Project: US GEOTRACES GP17-OCE: Evaluating Southern Ocean Control of Global Marine Si Isotope Distribution

NSF Award Abstract:
The Southern Ocean around Antarctica is connected to the rest of the global ocean through the meridional overturning circulation. That circulation moves water from the Southern Ocean through the tropics and all the way into the northern hemisphere. Those waters carry nutrient chemicals that fuel the growth of phytoplankton throughout the global ocean whose photosynthetic carbon fixation is a major factor in setting how much atmospheric carbon dioxide is removed by ocean biology. Diatoms are a key group of phytoplankton involved in this process of carbon uptake and they are especially abundant in the Southern Ocean. Diatoms are unique among the phytoplankton because they need the element silicon to grow. They take the silicon (Si) that is dissolved in seawater and use it to produce a shell made of opal called a frustule. In this project we are interested in how the availability of dissolved Si, as set by the Southern Ocean, controls the distribution and abundance of diatoms in the sea and their contribution to ocean biogeochemistry such as the uptake and removal of carbon. We will use a relatively new tool to trace diatom dynamics – silicon isotopes. Variations in silicon isotopes in the dissolved Si in seawater and in diatom frustules can inform the level of diatom growth that has occurred in ocean waters and how diatom growth is coupled to ocean circulation and nutrient transport. The distribution of isotopes of silicon between Tahiti in the tropics to the Southern Ocean will allow us to better understand how the physics, chemistry and biology of the Southern Ocean controls diatom activity at global scales. The research will involve an early career scientist and undergraduate students at UCSB. The PIs will also reach out to regional K-12 schools through UCSB’s Research and Education Experience Facility (REEF) by developing curricula on Southern Ocean biogeochemistry and the GEOTRACES program.
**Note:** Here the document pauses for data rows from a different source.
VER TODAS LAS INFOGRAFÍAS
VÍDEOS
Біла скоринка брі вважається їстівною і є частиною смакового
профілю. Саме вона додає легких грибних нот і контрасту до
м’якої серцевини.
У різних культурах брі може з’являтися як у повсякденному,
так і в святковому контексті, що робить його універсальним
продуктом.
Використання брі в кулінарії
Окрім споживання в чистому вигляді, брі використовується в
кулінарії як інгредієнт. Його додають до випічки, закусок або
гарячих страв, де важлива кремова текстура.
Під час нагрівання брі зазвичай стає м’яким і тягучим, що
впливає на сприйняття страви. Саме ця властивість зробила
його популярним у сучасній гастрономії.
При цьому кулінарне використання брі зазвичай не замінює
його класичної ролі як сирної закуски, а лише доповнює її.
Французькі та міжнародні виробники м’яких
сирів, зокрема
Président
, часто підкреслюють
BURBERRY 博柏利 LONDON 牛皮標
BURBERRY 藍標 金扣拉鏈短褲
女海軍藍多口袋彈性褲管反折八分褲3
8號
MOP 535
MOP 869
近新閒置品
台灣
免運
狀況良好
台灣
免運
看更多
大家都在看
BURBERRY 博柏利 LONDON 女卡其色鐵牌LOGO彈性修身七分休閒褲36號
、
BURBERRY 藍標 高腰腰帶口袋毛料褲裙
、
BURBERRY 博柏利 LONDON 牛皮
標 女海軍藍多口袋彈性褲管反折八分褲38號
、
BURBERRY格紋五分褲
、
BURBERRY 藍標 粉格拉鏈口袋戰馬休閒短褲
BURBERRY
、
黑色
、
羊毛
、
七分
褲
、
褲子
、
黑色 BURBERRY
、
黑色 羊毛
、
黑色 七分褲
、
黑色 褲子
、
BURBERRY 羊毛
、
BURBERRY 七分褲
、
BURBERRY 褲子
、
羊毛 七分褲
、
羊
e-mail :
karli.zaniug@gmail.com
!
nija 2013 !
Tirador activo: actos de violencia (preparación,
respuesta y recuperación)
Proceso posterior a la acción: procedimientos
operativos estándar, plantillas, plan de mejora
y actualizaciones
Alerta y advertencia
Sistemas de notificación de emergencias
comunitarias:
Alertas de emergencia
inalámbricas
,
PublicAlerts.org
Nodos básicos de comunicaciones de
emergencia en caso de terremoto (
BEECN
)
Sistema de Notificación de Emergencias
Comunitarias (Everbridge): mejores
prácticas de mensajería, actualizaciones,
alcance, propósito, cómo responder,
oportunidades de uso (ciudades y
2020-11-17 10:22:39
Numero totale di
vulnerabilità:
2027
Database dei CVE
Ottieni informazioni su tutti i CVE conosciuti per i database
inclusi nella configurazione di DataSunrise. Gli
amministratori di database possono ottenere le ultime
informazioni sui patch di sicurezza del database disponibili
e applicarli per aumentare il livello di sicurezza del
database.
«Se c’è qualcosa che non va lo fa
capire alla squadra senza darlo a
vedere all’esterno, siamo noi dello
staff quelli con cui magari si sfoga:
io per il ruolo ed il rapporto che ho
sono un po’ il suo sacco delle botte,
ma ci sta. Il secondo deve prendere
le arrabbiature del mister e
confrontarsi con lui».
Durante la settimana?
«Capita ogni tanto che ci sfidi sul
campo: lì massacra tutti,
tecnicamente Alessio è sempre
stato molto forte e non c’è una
Silicon isotopes will be measured in full ocean depth profiles along US GEOTRACES GP17OCE from Tahiti, French Polynesia to Punta Arenas, Chile. It is now clear that successful application of the Si isotope proxy in the modern ocean and for paleoclimate reconstructions requires a mechanistic understanding of how the silicon isotopic composition of ventilating waters masses varies in time and space. Our goal is to test hypotheses related to predictions from models that processes in the Southern Ocean dictate silicon isotopes distributions throughout the global ocean. That prediction arises because the Southern Ocean is the central hub of the meridional overturning circulation. The interplay between silica production in Southern Ocean surface waters, opal export and the Southern Ocean counter current meridional circulation traps silicic acid in the Southern Ocean while partitioning and redistributing Si isotopes between mode and deep waters. Heavy Si isotopes are distilled out of the Southern Ocean in relatively shallow mode waters while light isotopes ride the northward flow of deep waters. Individual aspects of these predictions have been examined previously; however, measurements of Si isotopes in GP17OCE will provide the first section that samples all relevant water masses synoptically. Those distributions together with other data collected on GP17OCE will allow a more comprehensive evaluation of these mechanisms partitioning Si isotopes in the Southern Ocean and their redistribution in the overturning circulation more globally.

This award reflects NSF's statutory mission and has been deemed worthy of support through evaluation using the Foundation's intellectual merit and broader impacts review criteria.